Reform, reform and reform
By Integrated Care Journal-
One of the most famous speeches made relating to policy prioritisation was Tony Blair’s speech at the Labour Party Conference in 1996. In this speech Blair proclaimed that his three main priorities for Government were ‘education, education and education’.
The UK has now had a Conservative Government for 11 years, and although we have had three different leaders, none of whom have ever proclaimed the priority as proudly as Blair did regarding education, when it comes to healthcare the motto has very much been ‘reform, reform and reform’.
Firstly, the 2012 Health and Social Care Act brought the most wide-ranging reforms of the NHS since it was founded in 1948. The creation of Clinical Commissioning Groups (CCGs) led to care being delivered at a local level that hadn’t been seen before. However, they were often plagued by power struggles around how to hold CCGs accountable for the care they commissioned.
Fast-forward to 2018, the Government signalled their intent to reform Social Care by creating the new Department of Health and Social Care. The move was widely welcomed by all in the health and social care sectors. It was seen as the long-awaited opportunity to combine Health and Social Care delivery, creating a truly holistic approach to care delivery. However, three years on and this has only been a superficial change. The continued promises of Social Care reform have failed to materialise, a Green Paper was promised in 2017 and again in 2019, it was then said a White Paper would be released instead, but still nothing.
Instead, a new NHS White Paper has been released, promising social care reform to follow later in the year. The paper offers a solution to some of the problems the 2012 Health and Social Care Act brought, focusing on ending competition and competitive tendering and providing a statutory footing for Integrated Care Systems.
Unlike the legislative changes in 2012, that were largely forced on the NHS, the new White Paper adopts changes the NHS has already been leading on and had asked the Government to legislate around them.

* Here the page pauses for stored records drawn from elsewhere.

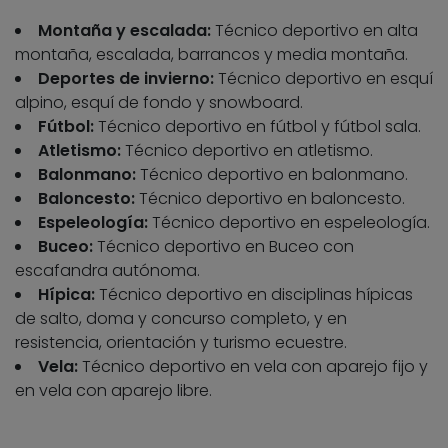
Montaña y escalada:
Técnico deportivo en alta
montaña, escalada, barrancos y media montaña.
Deportes de invierno:
Técnico deportivo en esquí
alpino, esquí de fondo y snowboard.
Fútbol:
Técnico deportivo en fútbol y fútbol sala.
Atletismo:
Técnico deportivo en atletismo.
Balonmano:
Técnico deportivo en balonmano.
Baloncesto:
Técnico deportivo en baloncesto.
Espeleología:
Técnico deportivo en espeleología.
Buceo:
Técnico deportivo en Buceo con
escafandra autónoma.
Hípica:
Técnico deportivo en disciplinas hípicas
de salto, doma y concurso completo, y en
resistencia, orientación y turismo ecuestre.
Vela:
Técnico deportivo en vela con aparejo fijo y
en vela con aparejo libre.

Statutory footing for Integrated Care Systems (ICSs), which will absorb CCGs and their role is the headline commitment and had been long expected to arrive in 2021. ICSs have been in the works for years now and will be key in ensuring the health needs of local populations are met. The impact of the Covid-19 pandemic has clearly disproportionately affected some communities in the UK, for example the elderly and ethnic minorities. ICSs will be key in tackling the health inequalities, that have always existed in the UK, via a tailored approach.

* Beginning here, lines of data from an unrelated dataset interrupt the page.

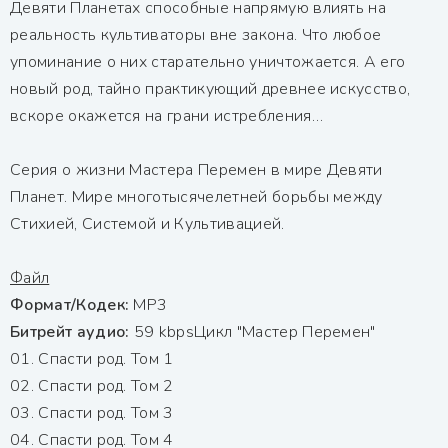
Девяти Планетах способные напрямую влиять на
реальность культиваторы вне закона. Что любое
упоминание о них старательно уничтожается. А его
новый род, тайно практикующий древнее искусство,
вскоре окажется на грани истребления…
Серия о жизни Мастера Перемен в мире Девяти
Планет. Мире многотысячелетней борьбы между
Стихией, Системой и Культивацией.
Файл
Формат/Кодек:
МР3
Битрейт аудио:
59 kbpsЦикл "Мастер Перемен"
01. Спасти род. Том 1
02. Спасти род. Том 2
03. Спасти род. Том 3
04. Спасти род. Том 4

What the NHS hadn’t called for was the changes to ministerial oversight that have been included in the white paper. The changes boil down to mean that the Secretary of State will oversee NHSE and all ICSs. There is clear trepidation over this move, particularly as Government led interventions during the current pandemic have paled in comparison with those that have been led by the NHS, the typical example being Test and Trace vs the vaccine rollout.
However, the move is understandable from a Government which often bears the brunt of the ire when things go wrong in the NHS but is unable to take the plaudits when things go well, due to a lack of clear accountability.
The systemic changes the White Paper, and the theory behind them, will be discussed in detail over the coming months. Many organisations will shift focus onto influencing legislation and it being at the forefront of change rather than service level developments. However, the two words that must focus minds on healthcare reform, and making a success of whatever legislation exists are: Patient outcomes.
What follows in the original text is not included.